▸ **Assignment**:
Every line below that mentions the word "this" should be copied out.

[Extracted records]
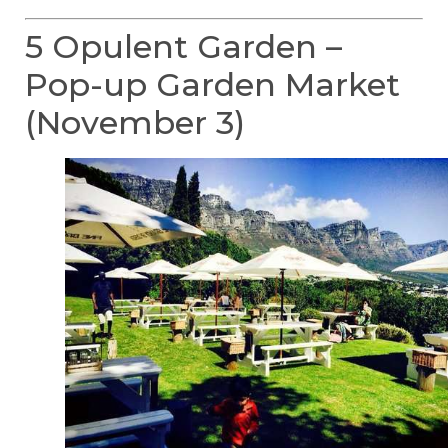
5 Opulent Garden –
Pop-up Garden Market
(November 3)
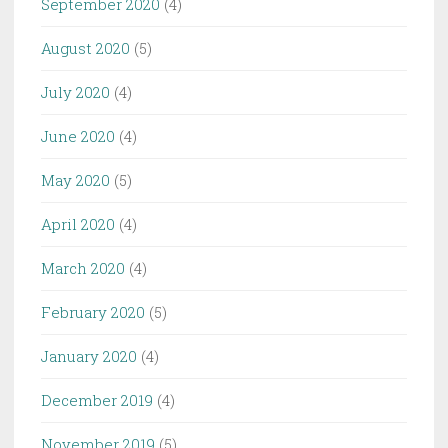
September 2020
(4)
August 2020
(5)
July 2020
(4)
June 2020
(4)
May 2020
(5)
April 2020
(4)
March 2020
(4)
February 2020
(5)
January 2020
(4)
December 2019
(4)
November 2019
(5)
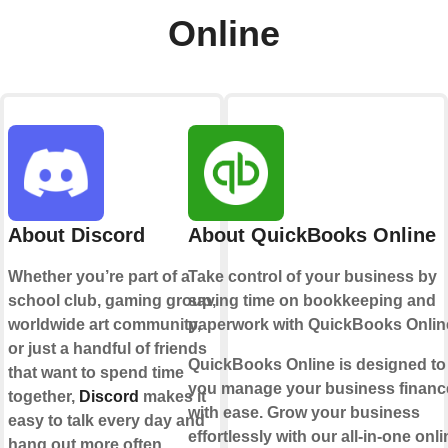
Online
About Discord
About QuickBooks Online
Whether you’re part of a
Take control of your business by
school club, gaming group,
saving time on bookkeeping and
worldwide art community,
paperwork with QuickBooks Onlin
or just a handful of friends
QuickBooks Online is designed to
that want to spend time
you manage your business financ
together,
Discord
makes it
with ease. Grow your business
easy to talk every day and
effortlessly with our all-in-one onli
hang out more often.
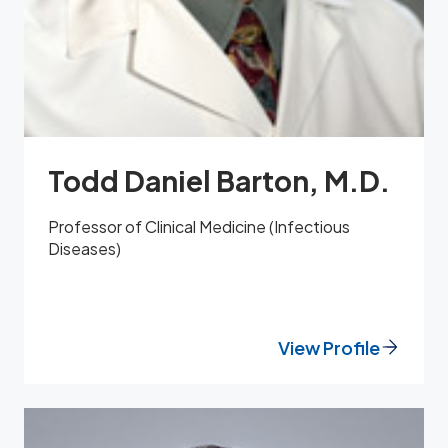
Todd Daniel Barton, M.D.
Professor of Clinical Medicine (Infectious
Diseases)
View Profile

...

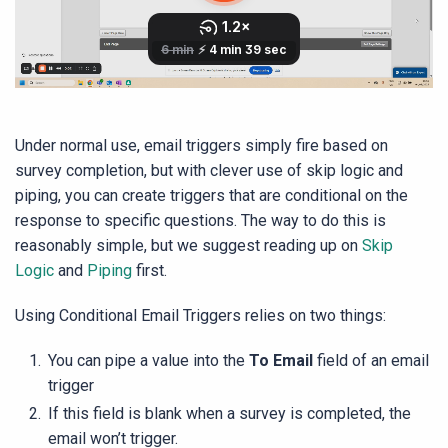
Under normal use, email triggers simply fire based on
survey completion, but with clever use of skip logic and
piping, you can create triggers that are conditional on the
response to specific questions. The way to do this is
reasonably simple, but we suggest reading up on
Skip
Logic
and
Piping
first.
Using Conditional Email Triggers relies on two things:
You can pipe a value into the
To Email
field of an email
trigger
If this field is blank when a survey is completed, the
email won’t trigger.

▸ **The completed task**:
response to specific questions. The way to do this is
If this field is blank when a survey is completed, the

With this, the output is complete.